Phillip Hoare

Personal information
- Full name: Phillip David Baxter Hoare
- Born: 29 November 1962 (age 63) Bedford, Bedfordshire
- Batting: Right-handed
- Bowling: Right-arm medium
- Relations: David Hoare (father)

Domestic team information
- 1985–1999: Bedfordshire

Career statistics
| Competition | List A |
| Matches | 7 |
| Runs scored | 52 |
| Batting average | 10.40 |
| 100s/50s | 0/0 |
| Top score | 17 |
| Balls bowled | 72 |
| Wickets | 2 |
| Bowling average | 32.00 |
| 5 wickets in innings | 0 |
| 10 wickets in match | – |
| Best bowling | 2/64 |
| Catches/stumpings | 5/– |
- Source: Cricinfo, 3 August 2011

= Philip Hoare (cricketer) =

English cricketer

Phillip David Baxter Hoare (born 29 November 1962) is a former English cricketer. Hoare was a right-handed batsman who bowled right-arm medium pace. He was born in Bedford, Bedfordshire.

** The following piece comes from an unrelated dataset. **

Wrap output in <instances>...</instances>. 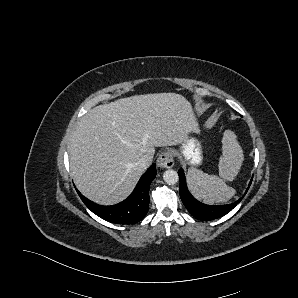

Hoare made his debut for Bedfordshire against Hertfordshire in the 1985 Minor Counties Championship. He played Minor counties cricket for Bedfordshire from 1985 to 1999, making 106 Minor Counties Championship appearances and 30 MCCA Knockout Trophy appearances. He made his List A debut against Gloucestershire in the 1985 NatWest Trophy. He made 6 further List A appearances, the last of which came against Derbyshire in the 1999 NatWest Trophy. In his 7 List A matches, he scored 52 runs at an average of 10.40, with a high score of 17. With the ball, he took 2 wickets at a bowling average of 32.00, with best figures of 2/64.

His father, David, also played for Bedfordshire.